A ANFQ estima que, em Portugal, existam perto de 400 pacientes com fibrose quística, uma doença que afeta sobretudo as vias respiratórias, mas também o pâncreas, pulmões, fígado e intestino. Os doentes são, quase sempre, jovens.
“Inevitavelmente, a doença genética começa a acentuar-se na adolescência. Temos um conjunto de pacientes que aos 20 anos só tem como solução o transplante pulmonar. Daí a urgência que tomem este medicamento o mais cedo possível, para que aos 20 não precisem de um transplante para sobreviver”, nota.
Foi essa urgência que levou à criação da petição pelo acesso imediato ao Kaftrio para pacientes com fibrose quística.
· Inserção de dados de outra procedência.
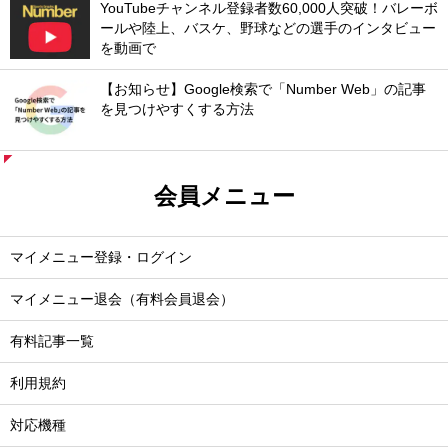
YouTubeチャンネル登録者数60,000人突破！バレーボ
ールや陸上、バスケ、野球などの選手のインタビュー
を動画で
【お知らせ】Google検索で「Number Web」の記事
を見つけやすくする方法
会員メニュー
マイメニュー登録・ログイン
マイメニュー退会（有料会員退会）
有料記事一覧
利用規約
対応機種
Assinada por uma paciente e os líderes das duas associações de âmbito nacional ligadas à doença, conta já com mais de 50 mil assinaturas.
Entretanto, o caso de Constança Braddell continua a comover o País. Na angariação de fundo no GoFundMe, criada pela própria ao início da noite desta sexta-feira, 6 de março, contam-se já mais de 33 mil euros, rumo ao objetivo dos 200 mil, o valor necessário para um ano de tratamento..
Perante a demora, Paulo Sousa Martins esclarece aquele que é o objetivo mais urgente de todos: “O que nós queremos é que o medicamento seja imediatamente disponibilizado para estes pacientes. Até porque temos outros casos idênticos ao da Constança — e o que nós queremos é que os pacientes não cheguem a este estado em que ou toma o medicamentou ou vai para transplante, ou outra situação pior.”